What happened

Shares of European telecom equipment maker Ericsson (ERIC) were plunging on Wednesday, down roughly 10% as of this writing.

Ericsson delivered its fourth-quarter earnings report in January, and there wasn't any material operating news out of the company today. However, there was troubling news on another front.

On Wednesday, the U.S. Department of Justice laid some damning allegations, accusing Ericsson of violating terms of a 2019 corruption settlement, with particularly troubling allegations over the company's conduct in Iraq.

So what

Back in 2019, Ericsson signed a deferred prosecution agreement (DPA) with the Department of Justice (DOJ) and paid a $1 billion fine to settle bribery charges having to do with five separate countries over the past decade. A DPA is essentially like a probationary settlement, whereby the DOJ could bring charges again if it finds the terms of the DPA have been violated.

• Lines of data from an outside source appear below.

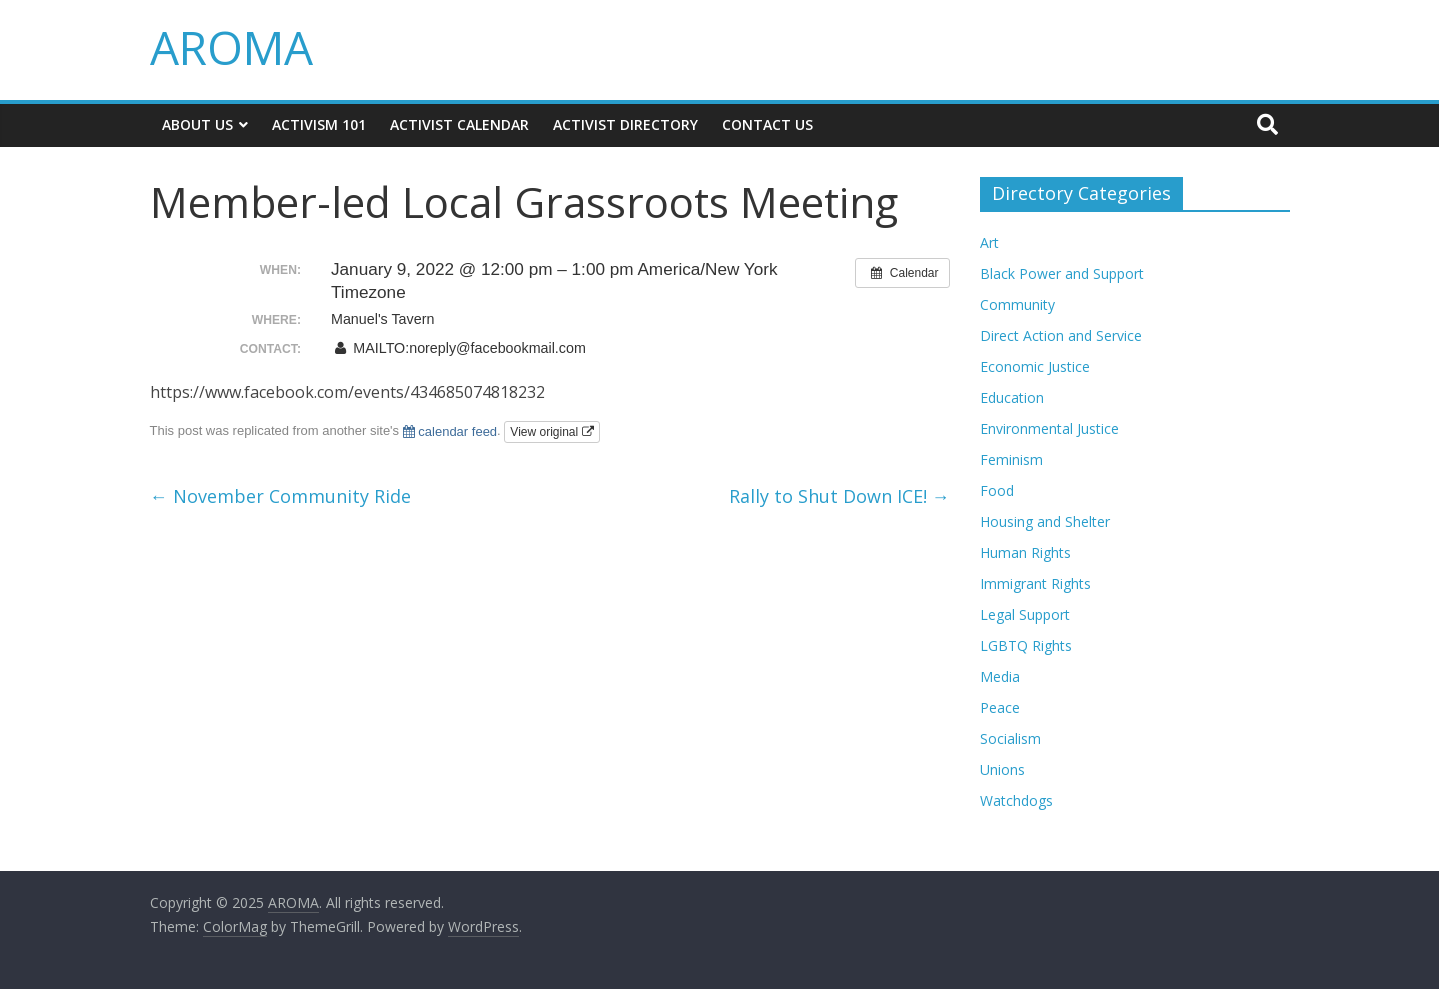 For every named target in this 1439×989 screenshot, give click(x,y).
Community (1017, 304)
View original (551, 432)
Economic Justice (1035, 366)
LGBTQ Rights (1026, 645)
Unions (1002, 769)
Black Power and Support (1062, 273)
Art (989, 242)
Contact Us (767, 124)
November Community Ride (280, 496)
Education (1012, 397)
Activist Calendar (459, 124)
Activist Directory (625, 124)
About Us (197, 124)
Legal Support (1025, 614)
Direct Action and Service (1061, 335)
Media (1000, 676)
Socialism (1010, 738)
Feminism (1011, 459)
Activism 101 (319, 124)
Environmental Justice (1049, 428)
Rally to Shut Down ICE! (839, 496)
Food (997, 490)
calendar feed (450, 431)
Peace (1000, 707)
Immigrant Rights (1035, 583)
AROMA (231, 47)
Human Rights (1025, 552)
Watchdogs (1016, 800)
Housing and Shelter (1045, 521) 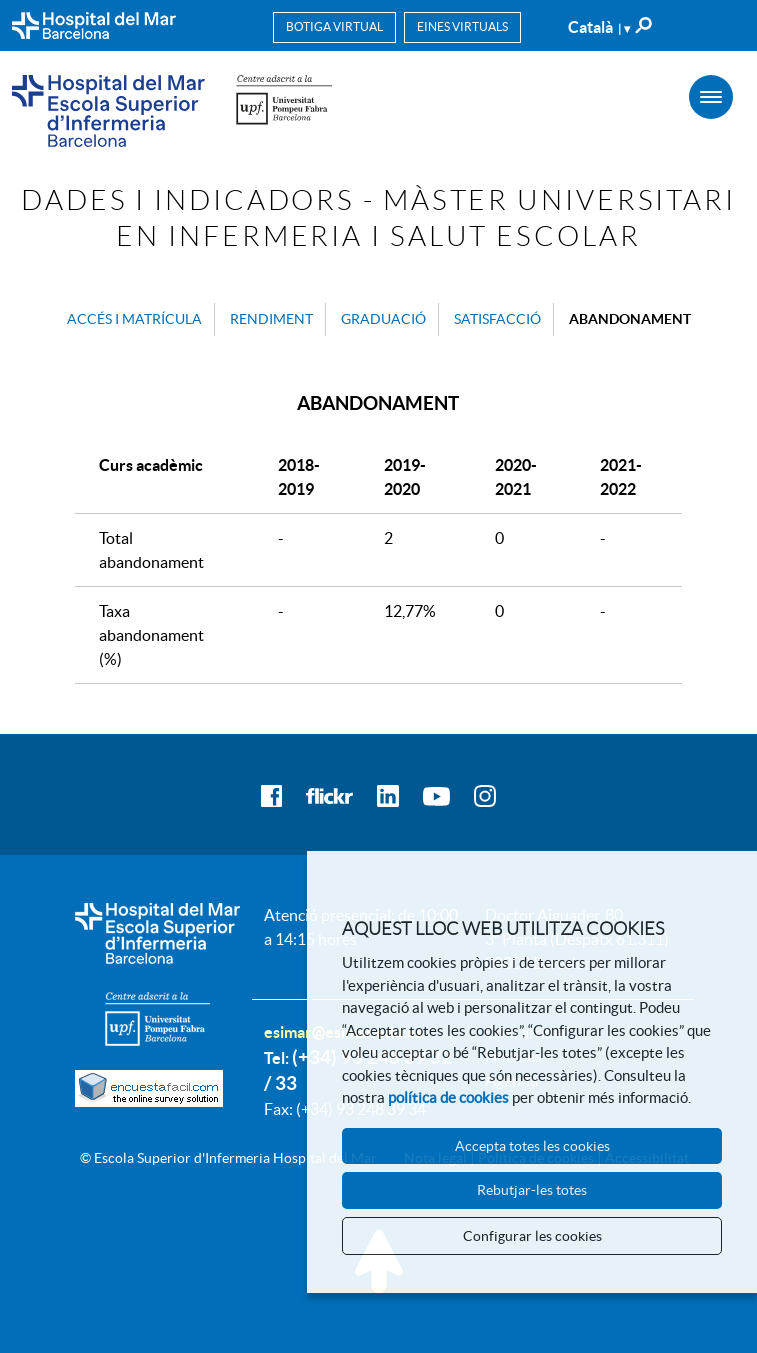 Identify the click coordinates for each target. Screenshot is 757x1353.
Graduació (383, 319)
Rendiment (271, 319)
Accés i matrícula (134, 319)
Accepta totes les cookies (532, 1146)
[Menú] (711, 97)
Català (599, 27)
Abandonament (630, 319)
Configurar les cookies (532, 1236)
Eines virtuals (462, 26)
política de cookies (448, 1097)
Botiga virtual (334, 26)
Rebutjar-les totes (532, 1190)
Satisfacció (497, 319)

In October of 2021, the DOJ accused Ericsson of violating the DPA by failing to provide documents regarding its actions in Iraq. And on Wednesday, the DOJ found that the company had violated that agreement for a second time.

The company claimed a month ago that its internal 2019 investigation and associated disclosure were sufficient, even laying out potential bribes to members of ISIS in Iraq. However, it appears even that internal investigation didn't reveal enough to satisfy the DOJ, which claims the company is still withholding information.

Three telecom towers before a setting sun.

Image source: Getty Images.

Now what

Ericsson is one of only a handful of vendors of equipment necessary for implementing 5G networks, and one of its other major competitors is Chinese telecom giant Huawei, which has also come under the spotlight of U.S. sanctions. That puts Ericsson somewhat in a position of power, as many global telecom companies are dependent on its equipment.

Disturbingly, that position of power may have led to hubris on the part of management, which appears to be, or at least appeared to have been in the past, very ready to use bribes and other corrupt practices to win contracts around the world. In certain countries, it's possible Ericsson would have had to match favors or lower costs offered by Huawei.

Still, it appears that the DOJ believes top executives still aren't being forthcoming with all information, which means there could be more damning allegations to come in the future, and more potential fines. While it's impossible for investors to know exactly where the truth lies, and to what extent there may be further monetary damages, it's pretty difficult to invest in Ericsson at this point, even with today's discount.